Objective: The study aimed to explore the efficacy of pharmacokinetic-based 5-fluorouracil dose management by plasma concentration test in advanced colorectal cancer treatment. Methods: 153 samples of advanced colorectal cancer patients were enrolled and randomly assigned to a control group and an experimental group. All patients received double-week chemotherapy with 5- fluorouracil (four weeks were used as one period), and chemotherapy duration ranged from 2 to 6 periods. In the first period, all patients were administered with the classic strategy of body surface area (BSA). Results: In the subsequent periods, the control group (77 samples) continued with BSA guided chemotherapy, while the experimental group (76 samples) received pharmacokinetic AUC-based chemotherapy.
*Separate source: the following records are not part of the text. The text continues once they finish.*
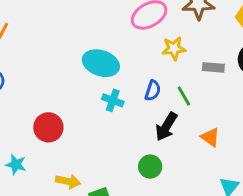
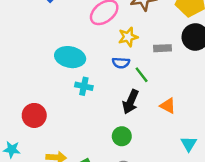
blue semicircle: (153, 91) -> (121, 63), moved, turned 84

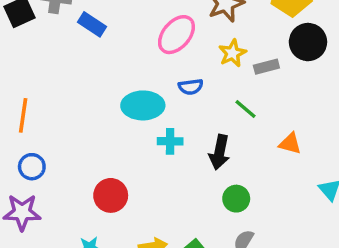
yellow star: (128, 37) -> (232, 53), moved
blue semicircle: (121, 63) -> (191, 87), moved
black arrow: (131, 102) -> (219, 152), moved

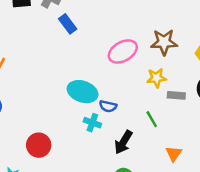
blue semicircle: (191, 87) -> (108, 106), moved
orange triangle: (290, 144) -> (174, 154), turned 30

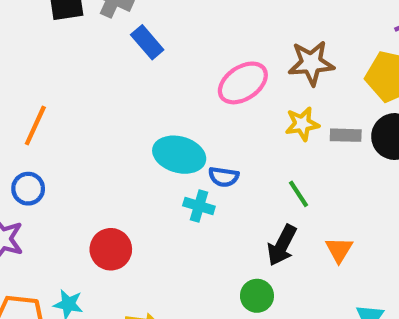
gray rectangle: (176, 95) -> (346, 135), moved
black arrow: (123, 142) -> (282, 245), moved

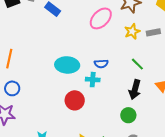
cyan ellipse: (179, 155) -> (67, 65), moved
red circle: (111, 249) -> (75, 100), moved

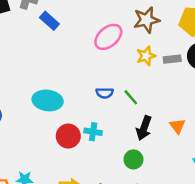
green line: (137, 64) -> (131, 97), moved
cyan ellipse: (67, 65) -> (48, 100), moved
cyan cross: (93, 80) -> (93, 132), moved

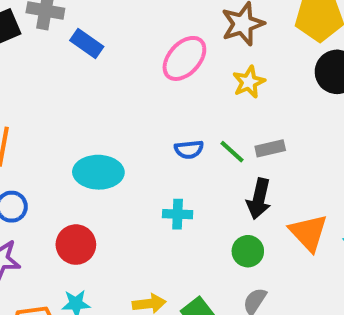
gray rectangle: (172, 59) -> (270, 148), moved
orange triangle: (177, 126) -> (308, 233), moved, size x1.5
red circle: (68, 136) -> (76, 245), moved

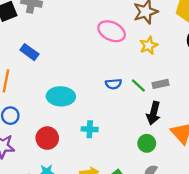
blue rectangle: (87, 43) -> (29, 52), moved
pink ellipse: (184, 58) -> (112, 31), turned 72
cyan cross: (178, 214) -> (90, 129), moved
The efficacy and toxic side effects were assessed during chemotherapy, and survival was recorded in a follow-up. In the AUC experimental group, the rate of diarrhea significantly decreased (37.50% vs. 70.00%, P=0.010), and incidence of oral mucositis reduced (54.17% vs. 82.50%, P=0.014). Compared with the control group, the clinical benefit rate of experimental group was much higher (90.79% vs. 79.22%, P=0.046). Conclusion: There was no significant difference in other 5-fluorouracil related toxic side effect events (nausea, vomiting, hand-foot syndrome) and progression-free survival between the two groups. Pharmacokinetic- based dose management of 5-Fluorouracil reduces the toxicity of chemotherapy and improves long-term efficacy of chemotherapy for advanced colorectal cancer patients.